Asher nodded and closed his fist around the other half of the ring. It snapped in half in his grip, splitting evenly between the two of them, before vanishing into a puff of dust. The back of his wrist burned with a sudden, searing heat and Asher hissed as a red line shot across his skin, shimmering until it turned gold. As the pain eased, the redness faded and left only a simple gold bar across the back of his wrist, a line where the colour of his skin had changed. When Asher taped on it, his fingers met warm metal.
‘The potion will go away soon,’ Penn said. ‘Are you ready?’
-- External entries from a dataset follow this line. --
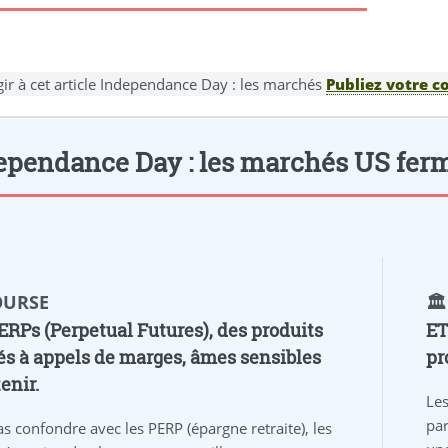
gir à cet article Independance Day : les marchés
Publiez votre c
ependance Day : les marchés US fermé
BOURSE
🏛
ERPs (Perpetual Futures), des produits
ET
és à appels de marges, âmes sensibles
pr
enir.
Les
par
s confondre avec les PERP (épargne retraite), les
‘No,’ Asher said. He fingered the gold band around his wrist. A duplicate one marked Penn’s wrist, the other half of the snapped band. ‘But we have to, don’t we?’
‘If we stay here, the Fienta would come,’ Penn said. ‘And your world would be gone.’
Asher nodded. They could sit here and talk about it for the rest of time, but it didn’t change anything. The world was about to change. It was passed the time to be ready for it.